Records from a data collection:
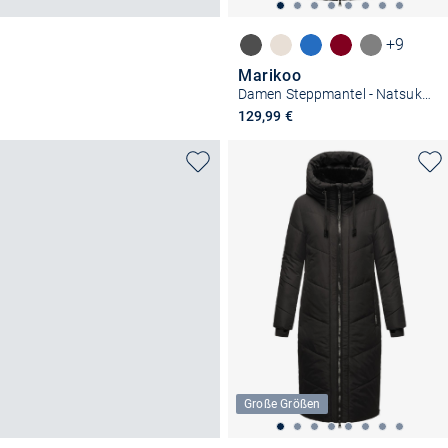
+9
Marikoo
Damen Steppmantel - Natsukoo XVI
129,99 €
Große Größen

■ **Work to complete**
Without including any pictures, reproduce the data exactly.

■ **Result**
+9
Marikoo
Damen Steppmantel - Natsukoo XVI
129,99 €
Große Größen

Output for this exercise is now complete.